The $351bn California Public Employee Retirement Plan (CalPERS) doesn’t plan to take immediate action to protect its equity investments from corporate structures that limit investors’ voting rights, saying that it will wait to see how regulators, index providers, and stock exchanges address the issue first.

Investors are increasingly concerned about dual-class stock structures – particularly after the 2017 initial public offering (IPO) of Snap, in which the Snapchat maker offered stock with no voting rights at all – and have pressured regulators and major market players to step in and protect investors’ rights. The pension fund has a “material” allocation to companies with dual-class voting structures, investment staff said at the megafund’s April meeting – about $20bn, or about 10% of the fund’s $180bn global equity portfolio. CalPERS has about $1bn invested in securities that offer no voting rights, including Snap and some master limited partnerships.

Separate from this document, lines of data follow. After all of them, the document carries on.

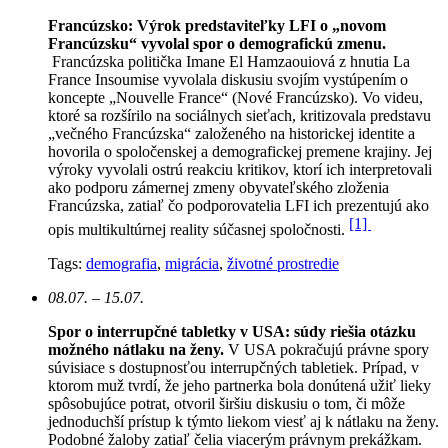
Francúzsko: Výrok predstaviteľky LFI o „novom
Francúzsku“ vyvolal spor o demografickú zmenu.
Francúzska politička Imane El Hamzaouiová z hnutia La
France Insoumise vyvolala diskusiu svojím vystúpením o
koncepte „Nouvelle France“ (Nové Francúzsko). Vo videu,
ktoré sa rozšírilo na sociálnych sieťach, kritizovala predstavu
„večného Francúzska“ založeného na historickej identite a
hovorila o spoločenskej a demografickej premene krajiny. Jej
výroky vyvolali ostrú reakciu kritikov, ktorí ich interpretovali
ako podporu zámernej zmeny obyvateľského zloženia
Francúzska, zatiaľ čo podporovatelia LFI ich prezentujú ako
[1]
opis multikultúrnej reality súčasnej spoločnosti.
Tags:
demografia
,
migrácia
,
životné prostredie
08.07. – 15.07.
Spor o interrupčné tabletky v USA: súdy riešia otázku
možného nátlaku na ženy.
V USA pokračujú právne spory
súvisiace s dostupnosťou interrupčných tabletiek. Prípad, v
ktorom muž tvrdí, že jeho partnerka bola donútená užiť lieky
spôsobujúce potrat, otvoril širšiu diskusiu o tom, či môže
jednoduchší prístup k týmto liekom viesť aj k nátlaku na ženy.
Podobné žaloby zatiaľ čelia viacerým právnym prekážkam.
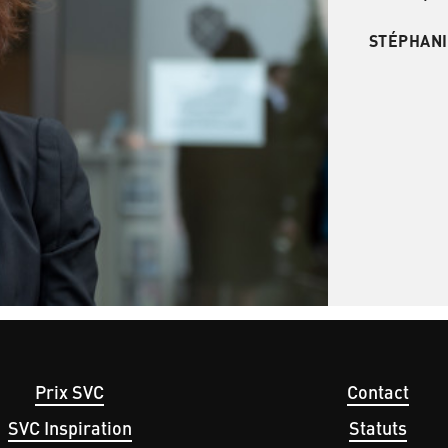
STÉPHANI
Prix SVC
Contact
avigation
Menu
SVC Inspiration
Statuts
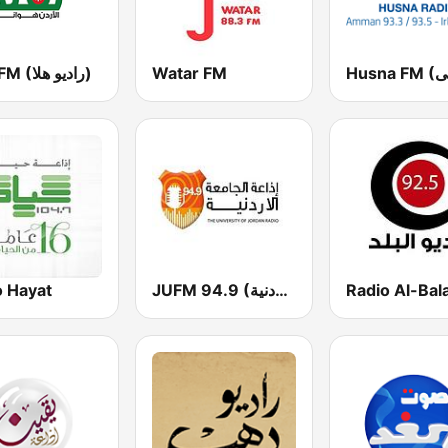
Hala FM (راديو هلا)
Watar FM
o Hayat
JUFM 94.9 (إذاعة الجامعة الأردنية)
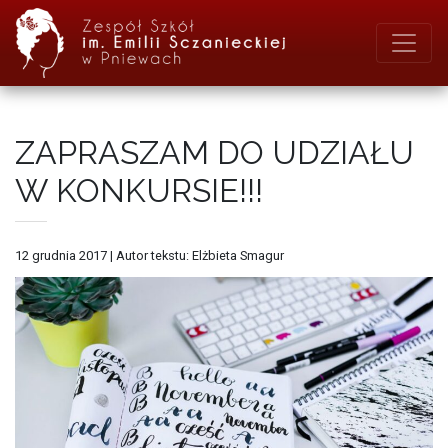
ZAPRASZAM DO UDZIAŁU
W KONKURSIE!!!
12 grudnia 2017
|
Autor tekstu: Elżbieta Smagur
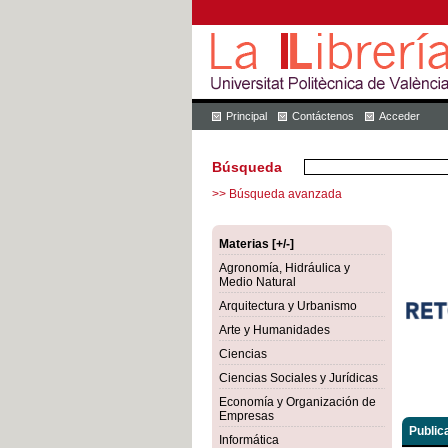
Principal
Contáctenos
Acceder
Búsqueda
>> Búsqueda avanzada
Materias [+/-]
Agronomía, Hidráulica y
Medio Natural
Arquitectura y Urbanismo
Arte y Humanidades
Ciencias
Ciencias Sociales y Jurídicas
Economía y Organización de
Empresas
Public
Informática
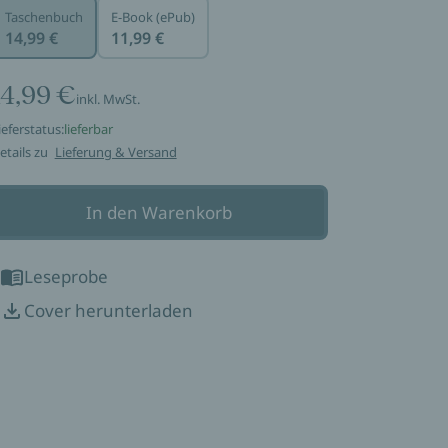
Taschenbuch
E-Book (ePub)
14,99 €
11,99 €
14,99 €
inkl. MwSt.
ieferstatus:
lieferbar
etails zu
Lieferung & Versand
In den Warenkorb
Leseprobe
Cover herunterladen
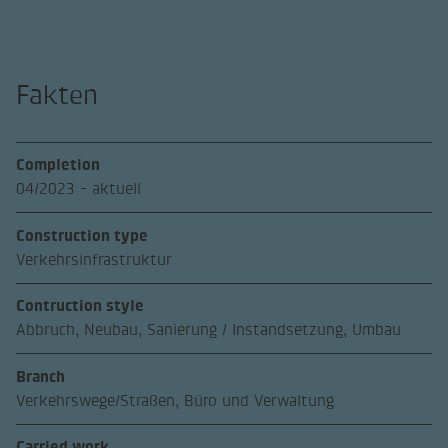
Fakten
Completion
04/2023 - aktuell
Construction type
Verkehrsinfrastruktur
Contruction style
Abbruch, Neubau, Sanierung / Instandsetzung, Umbau
Branch
Verkehrswege/Straßen, Büro und Verwaltung
Carried work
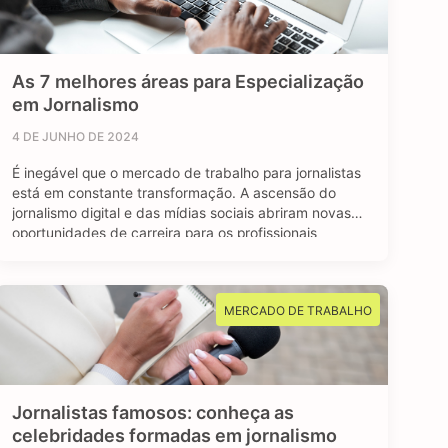
As 7 melhores áreas para Especialização
em Jornalismo
4 DE JUNHO DE 2024
É inegável que o mercado de trabalho para jornalistas
está em constante transformação. A ascensão do
jornalismo digital e das mídias sociais abriram novas
oportunidades de carreira para os profissionais
formados em jornalismo. A comunicação faz parte do
nosso dia a dia, e o jornalismo está longe de ser uma
das profissões extintas do mundo. …
MERCADO DE TRABALHO
Jornalistas famosos: conheça as
celebridades formadas em jornalismo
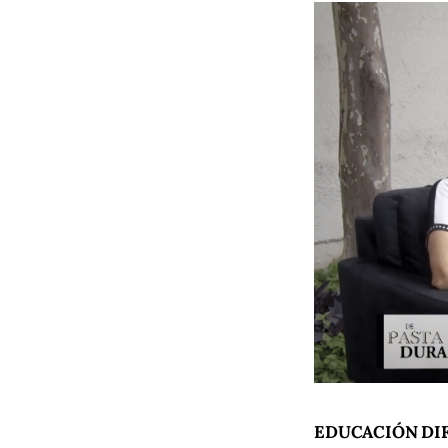
EDUCACIÓN DI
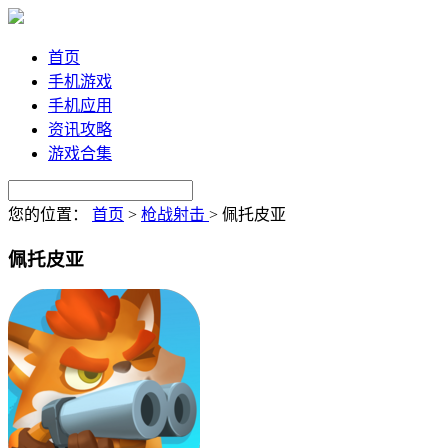
首页
手机游戏
手机应用
资讯攻略
游戏合集
您的位置：
首页
>
枪战射击
>
佩托皮亚
佩托皮亚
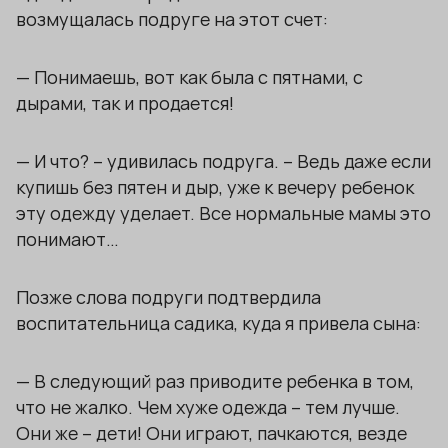
возмущалась подруге на этот счет:
— Понимаешь, вот как была с пятнами, с
дырами, так и продается!
— И что? – удивилась подруга. – Ведь даже если
купишь без пятен и дыр, уже к вечеру ребенок
эту одежду уделает. Все нормальные мамы это
понимают…
Позже слова подруги подтвердила
воспитательница садика, куда я привела сына:
— В следующий раз приводите ребенка в том,
что не жалко. Чем хуже одежда – тем лучше.
Они же – дети! Они играют, пачкаются, везде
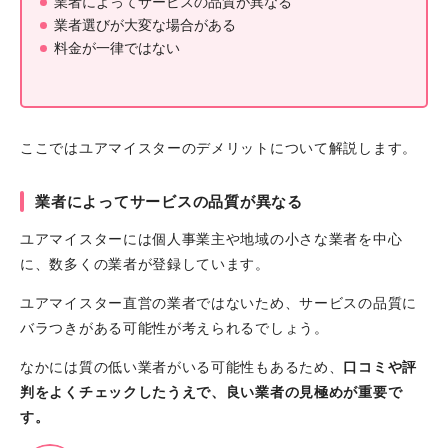
業者によってサービスの品質が異なる
業者選びが大変な場合がある
料金が一律ではない
ここではユアマイスターのデメリットについて解説します。
業者によってサービスの品質が異なる
ユアマイスターには個人事業主や地域の小さな業者を中心
に、数多くの業者が登録しています。
ユアマイスター直営の業者ではないため、サービスの品質に
バラつきがある可能性が考えられるでしょう。
なかには質の低い業者がいる可能性もあるため、
口コミや評
判をよくチェックしたうえで、良い業者の見極めが重要で
す。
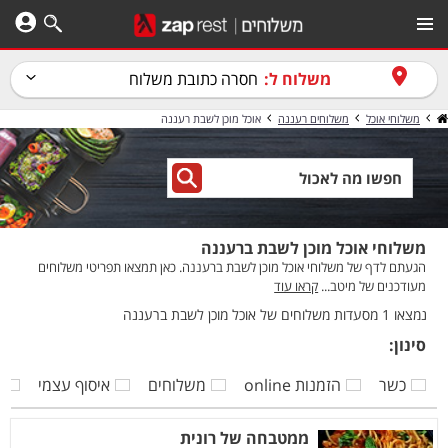
משלוח ל:
חסרה כתובת משלוח
משלוחי אוכל
משלוחים רעננה
אוכל מוכן לשבת רעננה
משלוחי אוכל מוכן לשבת ברעננה
הגעתם לדף של משלוחי אוכל מוכן לשבת ברעננה. כאן תמצאו תפריטי משלוחים
מעודכנים של מיטב...
קראו עוד
נמצאו 1 מסעדות משלוחים של אוכל מוכן לשבת ברעננה
סינון:
כשר
הזמנות online
משלוחים
איסוף עצמי
ק
ממטבחה של רונית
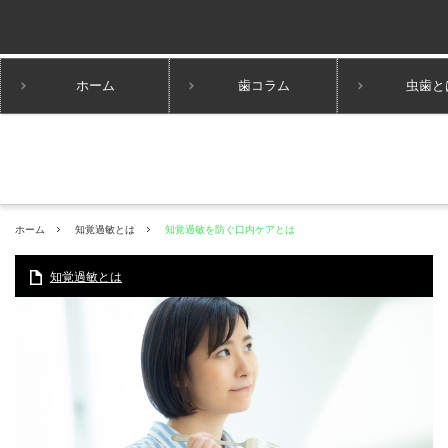
ホーム
歯コラム
虫歯と
ホーム
知覚過敏とは
知覚過敏を防ぐ口内ケアとは
知覚過敏とは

Dual-share structures pose a dilemma for CalPERS, which believes in equal voting rights, but also wants as broadly diversified a portfolio as possible, CIO Ted Eliopoulos said. CalPERS is in no rush to take action, however, since its investment staff believes that there will be a lot of activity and debate among regulators, exchanges, and index providers in the next 12 to 18 months, Eliopoulos said.

“We do see quite a roiling debate by market participants about what is the appropriate treatment for regulators, for stock exchanges, for index providers given this more recent development of more and more companies coming to market with restricted or non voting share rights,” Eliopoulos said. “We’re in the thick of it, the CalPERS staff is right in the thick of all those discussions.”